The Japanese folding screen was an invention of architectural dimension. But it was free-standing and movable. It could be placed in different parts of a room.
To Japanese painters, screens offered the opportunity for large-scale paintings. And because of the breadth and height of such screen paintings, which stand on the same floor as people near them, they could include the viewer in ways that a framed picture hung on a wall does not.
Japanese "perspective" was not at all the same as Western perspective. There is no fixed viewpoint, no vanishing points. Instead of gazing into a receding distance, the eye is taken on a journey. It scans from bottom to top and from side to side. And at every point (in a landscape) the eye is confronted with trees, mountainsides, roads, streams, and figures all of the same scale and size, regardless of how "near" or "far away" they would appear to be under the rules of Western perspective.

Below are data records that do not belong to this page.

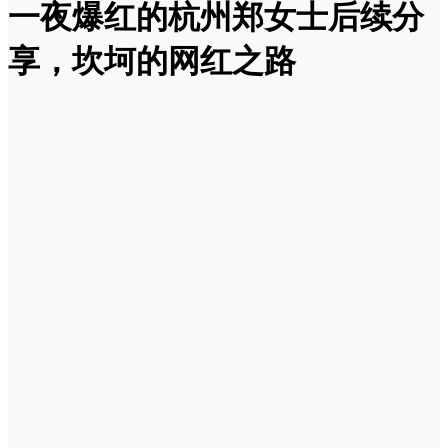
一夜爆红的杭州郑女士后续分
享，坎坷的网红之路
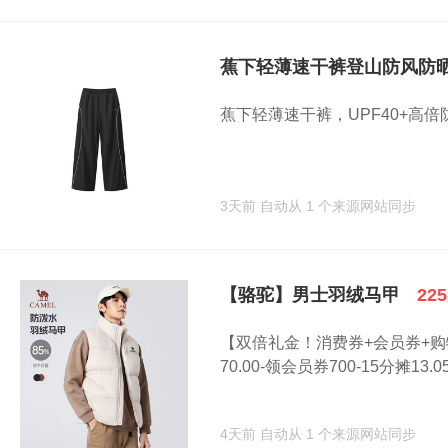
蕉下轻薄速干裤登山防风防
蕉下轻薄速干裤，UPF40+高倍
3天前
自动从 1 个来源网站同步
【骆驼】男士羽绒马甲
22
【双倍礼金！消费券+会员券+购物金
70.00-领会员券700-15分摊13.05.
4天前
自动从 1 个来源网站同步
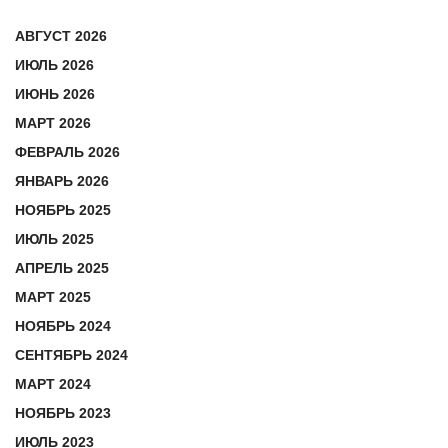
АВГУСТ 2026
ИЮЛЬ 2026
ИЮНЬ 2026
МАРТ 2026
ФЕВРАЛЬ 2026
ЯНВАРЬ 2026
НОЯБРЬ 2025
ИЮЛЬ 2025
АПРЕЛЬ 2025
МАРТ 2025
НОЯБРЬ 2024
СЕНТЯБРЬ 2024
МАРТ 2024
НОЯБРЬ 2023
ИЮЛЬ 2023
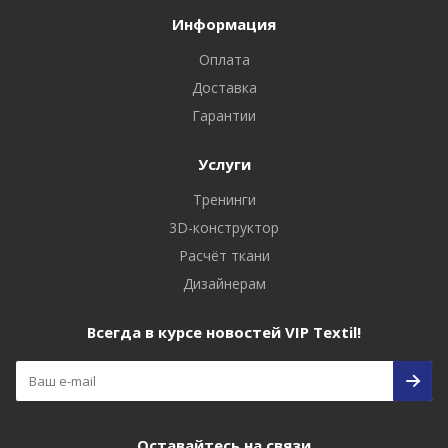
Информация
Оплата
Доставка
Гарантии
Услуги
Тренинги
3D-конструктор
Расчёт ткани
Дизайнерам
Всегда в курсе новостей VIP Textil!
Оставайтесь на связи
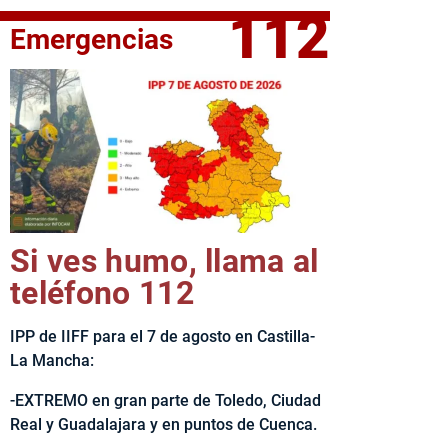
112
Emergencias
fe del Ejecutivo castellanomanchego, Emiliano García-Page, 
Si ves humo, llama al
teléfono 112
IPP de IIFF para el 7 de agosto en Castilla-
La Mancha:
-EXTREMO en gran parte de Toledo, Ciudad
Real y Guadalajara y en puntos de Cuenca.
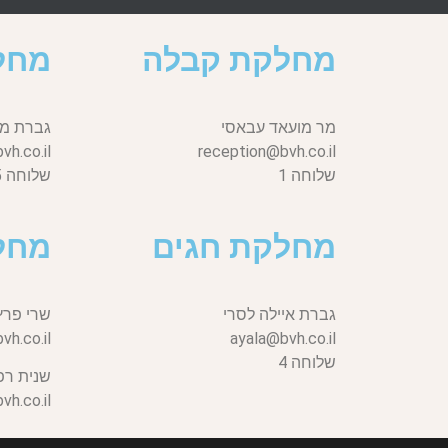
מחלקת קבלה
מחל
מר מועאד עבאסי
גברת מי
h.co.il
reception@bvh.co.il
שלוחה 1
שלוחה 5
מחלקת חגים
מחל
גברת איילה לסרי
שרי פרץ
vh.co.il,
ayala@bvh.co.il
שלוחה 4
שנית רפ
h.co.il,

The single screen shown here, composed of six panels, or folds, is a fine example of the powerful mix of storytelling, love of nature, and stylized sense of the decorative that is characteristic of much Japanese painting, going back to the 16th century. This painting belongs to the "High Edo" period (1688 to 1750), which is a high point in the history of the arts in Japan, then untouched by the West.
This screen portrays what would have been an immediately recognizable part of a classic fictional-poetic biography of the 9th-century courtly poet Ariwara no Narihira. The fiction was called "Tales of Ise."
Fukaye Roshu, to whom the painting is attributed, treated this subject more than once. He was a follower of the "Rimpa" or "decorative" school of Edo painting.